If you are a reader of American Banker, you may have come across "Leaving the ‘numbing’ tasks to machines" (fear not, you can access the article free through a guest account.) The article addresses a common misconception that automation -- and the underlying technology such as Artificial Intelligence and Machine Learning -- is here to replace humans.
Put simply, this is NOT the goal of automation. Much of the misconception originally stems from factory workers being replaced by robots in manufacturing. However, for the banking and healthcare payments industry, automation is here to alleviate employees from the burden of "numbing" tasks, freeing them for more rewarding responsibilities.
Let's take a deeper dive on how automation is leveraged in check processing, check fraud, and healthcare payments industries.

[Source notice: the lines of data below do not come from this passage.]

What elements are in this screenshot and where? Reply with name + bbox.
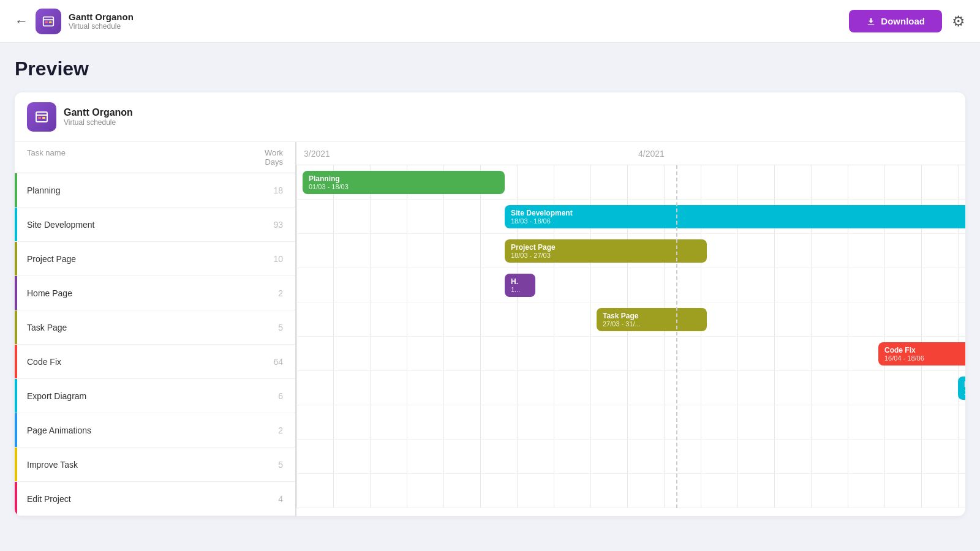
main-content: Preview Gantt Organon Virtual schedule	[0, 43, 980, 531]
app-name: Gantt Organon	[69, 12, 134, 22]
gantt-chart-row: Exp...19/0...	[296, 371, 965, 405]
gantt-chart-row: Task Page27/03 - 31/...	[296, 302, 965, 337]
back-button[interactable]: ←	[15, 13, 28, 29]
gantt-chart: Task name Work Days Planning18Site Devel…	[15, 142, 965, 516]
settings-icon: ⚙	[952, 13, 965, 30]
gantt-right-panel: 3/2021 4/2021 Planning01/03 - 18/03Site …	[296, 142, 965, 516]
bar-title: Site Development	[511, 209, 965, 217]
gantt-chart-row	[296, 474, 965, 508]
preview-card-header: Gantt Organon Virtual schedule	[15, 92, 965, 142]
task-days: 64	[246, 357, 295, 367]
gantt-left-panel: Task name Work Days Planning18Site Devel…	[15, 142, 296, 516]
svg-rect-0	[43, 17, 54, 26]
bar-dates: 1...	[511, 286, 529, 293]
task-days: 2	[246, 425, 295, 435]
task-days: 10	[246, 254, 295, 264]
download-icon	[866, 17, 876, 26]
task-name: Page Animations	[17, 425, 246, 435]
header-left: ← Gantt Organon Virtual schedule	[15, 9, 134, 34]
svg-rect-3	[49, 21, 52, 23]
bar-dates: 16/04 - 18/06	[884, 354, 965, 362]
gantt-row: Edit Project4	[15, 482, 295, 516]
task-days: 4	[246, 494, 295, 504]
gantt-row: Task Page5	[15, 310, 295, 345]
svg-rect-2	[45, 21, 48, 23]
gantt-chart-row: Planning01/03 - 18/03	[296, 165, 965, 200]
bar-title: Project Page	[511, 243, 701, 252]
gantt-row: Project Page10	[15, 242, 295, 276]
bar-title: Planning	[309, 174, 499, 183]
col-task-header: Task name	[15, 148, 246, 167]
task-days: 5	[246, 323, 295, 332]
gantt-chart-header: 3/2021 4/2021	[296, 142, 965, 165]
gantt-header: Task name Work Days	[15, 142, 295, 173]
download-button[interactable]: Download	[849, 10, 942, 32]
header-right: Download ⚙	[849, 10, 965, 32]
svg-rect-5	[36, 112, 47, 122]
bar-title: H.	[511, 277, 529, 286]
gantt-bar: H.1...	[505, 274, 535, 297]
gantt-chart-row: Site Development18/03 - 18/06	[296, 200, 965, 234]
back-icon: ←	[15, 13, 28, 29]
gantt-row: Planning18	[15, 173, 295, 208]
bar-dates: 18/03 - 18/06	[511, 217, 965, 225]
bar-dates: 27/03 - 31/...	[603, 320, 701, 328]
bar-dates: 01/03 - 18/03	[309, 183, 499, 190]
task-name: Project Page	[17, 254, 246, 264]
gantt-bar: Exp...19/0...	[958, 377, 965, 400]
app-title: Gantt Organon Virtual schedule	[69, 12, 134, 31]
app-subtitle: Virtual schedule	[69, 22, 134, 31]
task-days: 93	[246, 220, 295, 230]
preview-app-subtitle: Virtual schedule	[64, 118, 133, 127]
month-april: 4/2021	[631, 149, 965, 159]
gantt-row: Export Diagram6	[15, 379, 295, 413]
gantt-bar: Code Fix16/04 - 18/06	[878, 342, 965, 365]
task-name: Task Page	[17, 323, 246, 332]
task-name: Export Diagram	[17, 391, 246, 401]
svg-rect-8	[42, 117, 45, 119]
preview-card: Gantt Organon Virtual schedule Task name…	[15, 92, 965, 516]
gantt-row: Page Animations2	[15, 413, 295, 448]
task-days: 2	[246, 288, 295, 298]
preview-app-icon	[27, 102, 56, 132]
gantt-bar: Task Page27/03 - 31/...	[597, 308, 707, 331]
preview-app-info: Gantt Organon Virtual schedule	[64, 107, 133, 127]
app-icon	[36, 9, 61, 34]
gantt-row: Code Fix64	[15, 345, 295, 379]
task-name: Home Page	[17, 288, 246, 298]
gantt-chart-body: Planning01/03 - 18/03Site Development18/…	[296, 165, 965, 508]
task-name: Planning	[17, 186, 246, 195]
task-days: 6	[246, 391, 295, 401]
gantt-row: Site Development93	[15, 208, 295, 242]
task-days: 5	[246, 460, 295, 470]
preview-app-name: Gantt Organon	[64, 107, 133, 118]
app-header: ← Gantt Organon Virtual schedule Downloa…	[0, 0, 980, 43]
bar-title: Exp...	[964, 380, 965, 389]
gantt-chart-row: Code Fix16/04 - 18/06	[296, 337, 965, 371]
bar-title: Code Fix	[884, 346, 965, 354]
bar-dates: 19/0...	[964, 389, 965, 396]
svg-rect-7	[38, 117, 41, 119]
gantt-chart-row: H.1...	[296, 268, 965, 302]
gantt-rows: Planning18Site Development93Project Page…	[15, 173, 295, 516]
gantt-bar: Planning01/03 - 18/03	[303, 171, 505, 194]
gantt-row: Improve Task5	[15, 448, 295, 482]
svg-rect-4	[868, 24, 875, 24]
task-name: Site Development	[17, 220, 246, 230]
settings-button[interactable]: ⚙	[952, 13, 965, 30]
gantt-bar: Project Page18/03 - 27/03	[505, 239, 707, 263]
task-name: Improve Task	[17, 460, 246, 470]
bar-dates: 18/03 - 27/03	[511, 252, 701, 259]
month-march: 3/2021	[296, 149, 631, 159]
bar-title: Task Page	[603, 312, 701, 320]
col-days-header: Work Days	[246, 148, 295, 167]
task-days: 18	[246, 186, 295, 195]
gantt-bar: Site Development18/03 - 18/06	[505, 205, 965, 228]
task-name: Code Fix	[17, 357, 246, 367]
page-title: Preview	[15, 58, 965, 80]
task-name: Edit Project	[17, 494, 246, 504]
gantt-row: Home Page2	[15, 276, 295, 310]
gantt-chart-row: Project Page18/03 - 27/03	[296, 234, 965, 268]
gantt-chart-row	[296, 440, 965, 474]
gantt-chart-row	[296, 405, 965, 440]
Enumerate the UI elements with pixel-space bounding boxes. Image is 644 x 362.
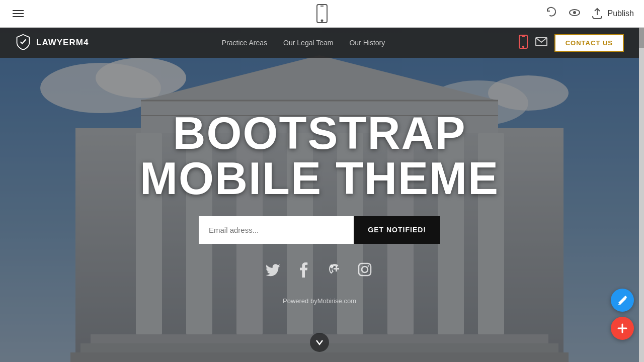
social-icons bbox=[266, 261, 373, 280]
svg-point-33 bbox=[368, 265, 369, 266]
editor-bar-center bbox=[315, 4, 329, 24]
nav-practice-areas[interactable]: Practice Areas bbox=[222, 39, 267, 47]
site-wrapper: LAWYERM4 Practice Areas Our Legal Team O… bbox=[0, 28, 639, 362]
svg-point-32 bbox=[362, 266, 368, 273]
google-plus-icon[interactable] bbox=[327, 261, 343, 280]
email-input[interactable] bbox=[199, 216, 354, 244]
undo-icon[interactable] bbox=[544, 6, 558, 22]
scroll-down-inner bbox=[310, 333, 329, 352]
scrollbar[interactable] bbox=[639, 28, 644, 362]
preview-eye-icon[interactable] bbox=[568, 6, 582, 22]
nav-email-icon[interactable] bbox=[535, 37, 547, 48]
navbar-icons: CONTACT US bbox=[518, 34, 624, 52]
brand-logo[interactable]: LAWYERM4 bbox=[15, 34, 89, 52]
svg-point-2 bbox=[321, 20, 323, 22]
hero-title-line2: MOBILE THEME bbox=[140, 156, 499, 201]
scroll-down-button[interactable] bbox=[310, 333, 329, 352]
publish-button[interactable]: Publish bbox=[591, 7, 634, 20]
editor-bar: Publish bbox=[0, 0, 644, 28]
editor-bar-left bbox=[10, 8, 26, 20]
email-form: GET NOTIFIED! bbox=[199, 216, 440, 244]
powered-text: Powered by bbox=[283, 297, 317, 305]
brand-name: LAWYERM4 bbox=[36, 38, 89, 48]
twitter-icon[interactable] bbox=[266, 261, 282, 280]
hero-content: BOOTSTRAP MOBILE THEME GET NOTIFIED! bbox=[0, 111, 639, 305]
navbar-nav: Practice Areas Our Legal Team Our Histor… bbox=[222, 39, 385, 47]
nav-phone-icon[interactable] bbox=[518, 34, 528, 51]
svg-point-4 bbox=[573, 11, 576, 14]
powered-by: Powered byMobirise.com bbox=[283, 297, 356, 305]
get-notified-button[interactable]: GET NOTIFIED! bbox=[354, 216, 440, 244]
scrollbar-thumb[interactable] bbox=[639, 28, 644, 48]
mobile-preview-icon[interactable] bbox=[315, 4, 329, 24]
fab-plus-button[interactable] bbox=[611, 317, 634, 340]
facebook-icon[interactable] bbox=[296, 261, 312, 280]
publish-label: Publish bbox=[608, 9, 634, 18]
hamburger-menu-icon[interactable] bbox=[10, 8, 26, 20]
contact-us-button[interactable]: CONTACT US bbox=[554, 34, 624, 52]
fab-pencil-button[interactable] bbox=[611, 289, 634, 312]
svg-point-29 bbox=[523, 46, 524, 47]
hero-title: BOOTSTRAP MOBILE THEME bbox=[140, 111, 499, 201]
hero-title-line1: BOOTSTRAP bbox=[140, 111, 499, 156]
editor-bar-right: Publish bbox=[544, 6, 634, 22]
brand-shield-icon bbox=[15, 34, 31, 52]
svg-rect-31 bbox=[359, 263, 371, 276]
instagram-icon[interactable] bbox=[357, 261, 373, 280]
navbar: LAWYERM4 Practice Areas Our Legal Team O… bbox=[0, 28, 639, 58]
hero-section: LAWYERM4 Practice Areas Our Legal Team O… bbox=[0, 28, 639, 362]
powered-link[interactable]: Mobirise.com bbox=[317, 297, 356, 305]
nav-legal-team[interactable]: Our Legal Team bbox=[283, 39, 333, 47]
nav-our-history[interactable]: Our History bbox=[349, 39, 385, 47]
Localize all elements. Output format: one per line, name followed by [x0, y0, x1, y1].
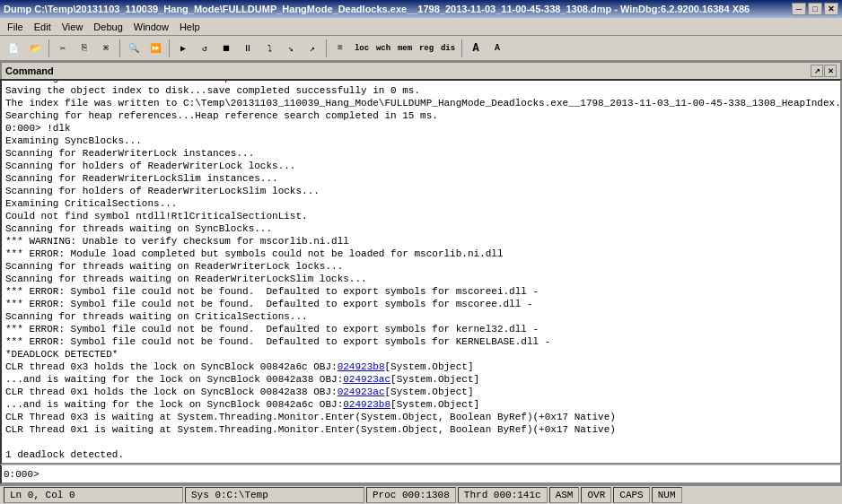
break-button[interactable]: ⏸ — [238, 39, 258, 58]
status-num: NUM — [652, 487, 682, 503]
menu-file[interactable]: File — [2, 18, 29, 35]
link-obj3[interactable]: 024923ac — [338, 387, 385, 397]
callstack-button[interactable]: ≡ — [330, 39, 350, 58]
link-obj1[interactable]: 024923b8 — [338, 361, 385, 372]
menu-help[interactable]: Help — [174, 18, 206, 35]
close-button[interactable]: ✕ — [824, 3, 838, 15]
status-sys: Sys 0:C:\Temp — [185, 487, 364, 503]
menu-bar: File Edit View Debug Window Help — [0, 18, 842, 36]
link-obj2[interactable]: 024923ac — [343, 374, 390, 385]
registers-button[interactable]: reg — [417, 39, 436, 58]
find-button[interactable]: 🔍 — [124, 39, 144, 58]
open-button[interactable]: 📂 — [25, 39, 45, 58]
menu-debug[interactable]: Debug — [88, 18, 127, 35]
command-label: Command — [5, 65, 54, 76]
fontsize-button[interactable]: A — [466, 39, 486, 58]
new-button[interactable]: 📄 — [4, 39, 23, 58]
minimize-button[interactable]: ─ — [792, 3, 806, 15]
stepin-button[interactable]: ↘ — [281, 39, 301, 58]
status-proc: Proc 000:1308 — [366, 487, 456, 503]
memory-button[interactable]: mem — [395, 39, 415, 58]
command-header-buttons: ↗ ✕ — [811, 65, 837, 77]
toolbar: 📄 📂 ✂ ⎘ ⌘ 🔍 ⏩ ▶ ↺ ⏹ ⏸ ⤵ ↘ ↗ ≡ loc wch me… — [0, 36, 842, 61]
stepout-button[interactable]: ↗ — [303, 39, 322, 58]
status-caps: CAPS — [613, 487, 649, 503]
sep3 — [169, 39, 170, 57]
copy-button[interactable]: ⎘ — [75, 39, 94, 58]
run-button[interactable]: ▶ — [173, 39, 193, 58]
sep1 — [48, 39, 49, 57]
disasm-button[interactable]: dis — [438, 39, 458, 58]
status-ovr: OVR — [581, 487, 611, 503]
command-output[interactable]: 0:000> .loadby sos clr 0:000> .load c:\s… — [0, 79, 842, 465]
findnext-button[interactable]: ⏩ — [145, 39, 165, 58]
watch-button[interactable]: wch — [373, 39, 393, 58]
cut-button[interactable]: ✂ — [53, 39, 73, 58]
paste-button[interactable]: ⌘ — [96, 39, 116, 58]
status-ln-col: Ln 0, Col 0 — [4, 487, 183, 503]
status-bar: Ln 0, Col 0 Sys 0:C:\Temp Proc 000:1308 … — [0, 484, 842, 504]
menu-window[interactable]: Window — [128, 18, 174, 35]
sep2 — [119, 39, 120, 57]
menu-edit[interactable]: Edit — [29, 18, 57, 35]
command-input[interactable] — [39, 469, 838, 480]
command-prompt: 0:000> — [4, 469, 39, 480]
restart-button[interactable]: ↺ — [195, 39, 215, 58]
command-expand-button[interactable]: ↗ — [811, 65, 823, 77]
font-button[interactable]: A — [487, 39, 507, 58]
status-asm: ASM — [549, 487, 580, 503]
command-close-button[interactable]: ✕ — [824, 65, 837, 77]
stop-button[interactable]: ⏹ — [216, 39, 236, 58]
command-input-row: 0:000> — [0, 465, 842, 484]
stepover-button[interactable]: ⤵ — [259, 39, 279, 58]
status-thrd: Thrd 000:141c — [458, 487, 548, 503]
sep5 — [461, 39, 462, 57]
command-panel-header: Command ↗ ✕ — [0, 61, 842, 79]
sep4 — [326, 39, 327, 57]
menu-view[interactable]: View — [57, 18, 89, 35]
maximize-button[interactable]: □ — [808, 3, 822, 15]
locals-button[interactable]: loc — [352, 39, 372, 58]
title-bar: Dump C:\Temp\20131103_110039_Hang_Mode\F… — [0, 0, 842, 18]
title-bar-buttons: ─ □ ✕ — [792, 3, 838, 15]
link-obj4[interactable]: 024923b8 — [343, 399, 390, 410]
title-text: Dump C:\Temp\20131103_110039_Hang_Mode\F… — [4, 4, 792, 14]
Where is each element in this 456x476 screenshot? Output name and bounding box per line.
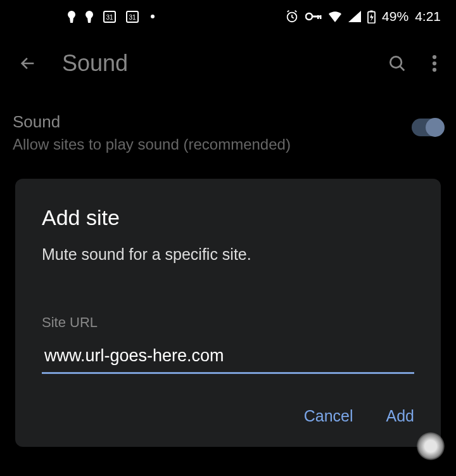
- svg-point-0: [68, 11, 75, 18]
- key-icon: [305, 12, 322, 21]
- keyhole-icon: [85, 10, 94, 23]
- battery-percent: 49%: [382, 9, 408, 24]
- site-url-input[interactable]: [42, 342, 414, 374]
- setting-title: Sound: [13, 112, 399, 132]
- page-title: Sound: [62, 50, 128, 77]
- cancel-button[interactable]: Cancel: [304, 407, 353, 425]
- add-button[interactable]: Add: [386, 407, 414, 425]
- touch-indicator: [417, 432, 445, 460]
- app-bar: Sound: [0, 33, 456, 93]
- wifi-icon: [328, 11, 342, 22]
- search-button[interactable]: [388, 54, 407, 73]
- svg-rect-9: [317, 15, 319, 19]
- dialog-title: Add site: [42, 205, 414, 230]
- dialog-subtitle: Mute sound for a specific site.: [42, 245, 414, 264]
- add-site-dialog: Add site Mute sound for a specific site.…: [15, 179, 441, 447]
- signal-icon: [348, 11, 361, 22]
- setting-sound-row: Sound Allow sites to play sound (recomme…: [0, 93, 456, 166]
- svg-point-16: [433, 67, 436, 71]
- url-input-label: Site URL: [42, 314, 414, 331]
- setting-subtitle: Allow sites to play sound (recommended): [13, 136, 399, 153]
- svg-text:31: 31: [129, 14, 136, 21]
- svg-rect-12: [370, 10, 373, 11]
- calendar-icon: 31: [125, 10, 139, 23]
- svg-rect-8: [312, 16, 321, 18]
- clock-time: 4:21: [415, 9, 441, 24]
- svg-point-13: [390, 56, 402, 68]
- svg-point-14: [433, 55, 436, 58]
- notification-dot-icon: [151, 15, 155, 18]
- sound-toggle[interactable]: [412, 119, 443, 136]
- calendar-icon: 31: [103, 10, 117, 23]
- svg-point-7: [306, 13, 312, 20]
- svg-text:31: 31: [106, 14, 113, 21]
- status-bar: 31 31 49% 4:21: [0, 0, 456, 33]
- svg-point-15: [433, 61, 436, 65]
- svg-point-1: [86, 11, 93, 18]
- svg-rect-10: [320, 15, 322, 19]
- keyhole-icon: [67, 10, 76, 23]
- more-button[interactable]: [432, 54, 437, 73]
- battery-icon: [367, 10, 376, 23]
- back-button[interactable]: [19, 55, 37, 72]
- alarm-icon: [285, 10, 299, 23]
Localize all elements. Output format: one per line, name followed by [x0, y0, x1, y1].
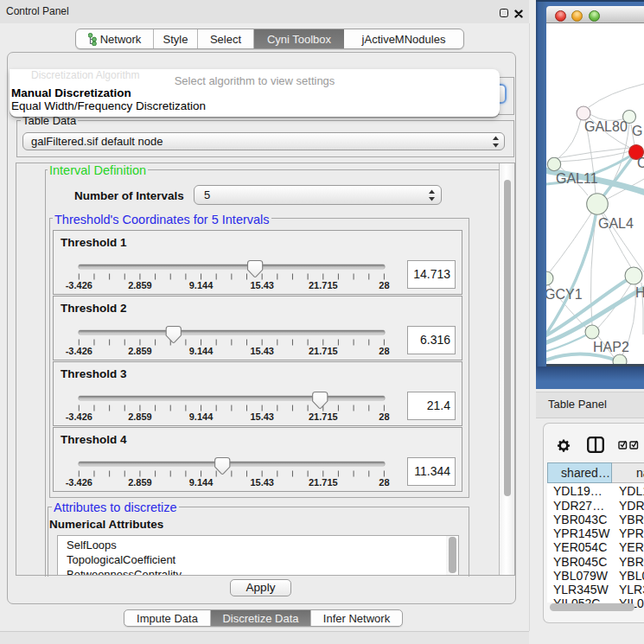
svg-text:C: C [637, 156, 644, 170]
svg-text:HAP2: HAP2 [593, 340, 629, 354]
svg-text:GAL4: GAL4 [598, 216, 634, 231]
svg-text:GAL11: GAL11 [556, 171, 598, 186]
svg-text:H: H [635, 285, 644, 300]
svg-text:G: G [632, 124, 642, 138]
svg-text:GCY1: GCY1 [546, 287, 583, 302]
svg-text:GAL80: GAL80 [584, 119, 628, 134]
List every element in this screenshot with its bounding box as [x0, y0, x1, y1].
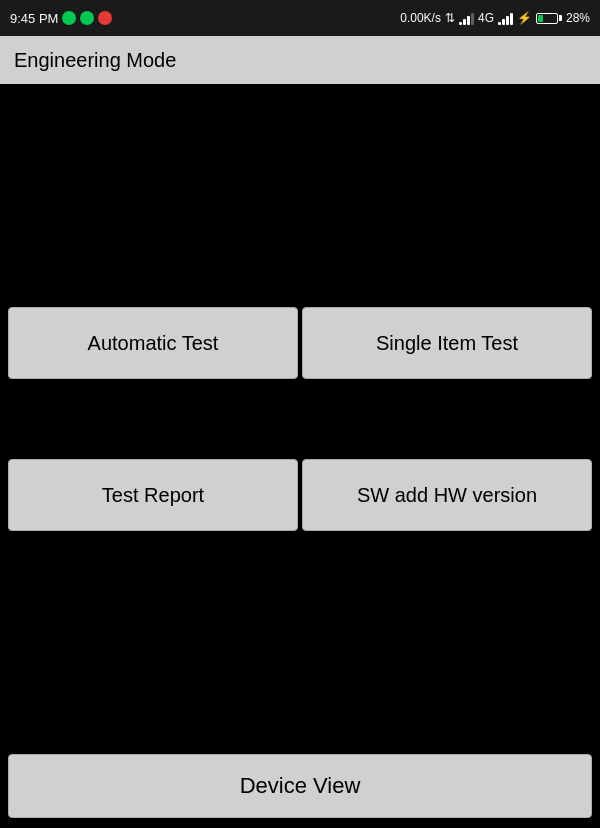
signal-bar2-2 [502, 19, 505, 25]
signal-bar-2 [463, 19, 466, 25]
sw-add-hw-version-button[interactable]: SW add HW version [302, 459, 592, 531]
signal-bar-3 [467, 16, 470, 25]
automatic-test-button[interactable]: Automatic Test [8, 307, 298, 379]
device-view-button[interactable]: Device View [8, 754, 592, 818]
notification-dot-3 [98, 11, 112, 25]
signal-bar2-1 [498, 22, 501, 25]
signal-bars-2 [498, 11, 513, 25]
signal-bars-1 [459, 11, 474, 25]
signal-bar-4 [471, 13, 474, 25]
status-left: 9:45 PM [10, 11, 112, 26]
test-report-button[interactable]: Test Report [8, 459, 298, 531]
notification-dot-2 [80, 11, 94, 25]
battery-body [536, 13, 558, 24]
single-item-test-button[interactable]: Single Item Test [302, 307, 592, 379]
page-title: Engineering Mode [14, 49, 176, 72]
time-display: 9:45 PM [10, 11, 58, 26]
signal-bar2-4 [510, 13, 513, 25]
header: Engineering Mode [0, 36, 600, 84]
signal-bar-1 [459, 22, 462, 25]
data-arrows-icon: ⇅ [445, 11, 455, 25]
notification-dot-1 [62, 11, 76, 25]
battery-icon [536, 13, 562, 24]
main-content: Automatic Test Single Item Test Test Rep… [0, 84, 600, 828]
battery-tip [559, 15, 562, 21]
battery-fill [538, 15, 543, 22]
signal-bar2-3 [506, 16, 509, 25]
button-row-2: Test Report SW add HW version [0, 459, 600, 531]
buttons-area: Automatic Test Single Item Test Test Rep… [0, 104, 600, 754]
network-type: 4G [478, 11, 494, 25]
status-right: 0.00K/s ⇅ 4G ⚡ 28% [400, 11, 590, 25]
data-speed: 0.00K/s [400, 11, 441, 25]
charging-icon: ⚡ [517, 11, 532, 25]
status-bar: 9:45 PM 0.00K/s ⇅ 4G ⚡ 28% [0, 0, 600, 36]
battery-percent: 28% [566, 11, 590, 25]
button-row-1: Automatic Test Single Item Test [0, 307, 600, 379]
bottom-button-area: Device View [0, 754, 600, 828]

Check Processing Automation
Only a few years ago, banks and their fintech vendors were leveraging OCR technologies that peaked at 85-88% read rates. That meant that out of 1000 checks being processed, a teller or a back-office employee would need to manual key 120-150 checks. This might not be a huge burden for a smaller bank or credit union, but for mid-sized to larger financial institutions, this is a huge load.
However, with deployment of AI and ML technologies for check recognition, we are seeing read rates of 99% with accuracy levels over 99.5% -- reducing the "numbing" task of manually keying checks to nearly zero. This enables tellers to engage the clients and improve customer service, and bank-office employees can focus on revenue generating tasks.
Focused Check Fraud Review
We have noted in Modernizing Fraud with AI the issues that arise from fraud analysts needing to review thousands of flagged items. This task takes an enormous amount of time and effort from fraud analysts to ensure that the check payments are not counterfeited, forged, or altered -- particularly from banks that process thousands of checks daily.
The emergence of image-analysis technology leveraging forensic AI is alleviating the burden by reducing the amount of false positives needed to be reviewed. This lowered the number of items fraud analysts are manually reviewing, instead focusing on the items that require human intelligence.
Revenue Cycle Automation
Healthcare continues to be fraught with paper documents which contain important and essential information. However, to extract this data manually is a task that is burdensome and would take a superhuman effort to complete with no errors.
That's where integrating Machine Learning technologies plays a huge role in granting healthcare workers and RCM servicers "superpowers" to complete these tasks at a superhuman efficiency level.
Healthcare organizations and RCM servicers need to understand how they currently process paper remittances/EOBs and correspondence letters. In many cases, these processes are relying heavily on manual data entry -- when Machine Learning technologies have the capability to electronify these documents faster and with fewer errors. Furthermore, electronification of these documents can then be imported into their systems to streamline the payments process and also be utilized for business intelligence.
It's time that the banking and healthcare payments industries put the notion that "AI and ML technology is replacing humans" to rest. These technologies are here to automate tasks, alleviating the burden from employees and, in some cases, granting these humans "super powers."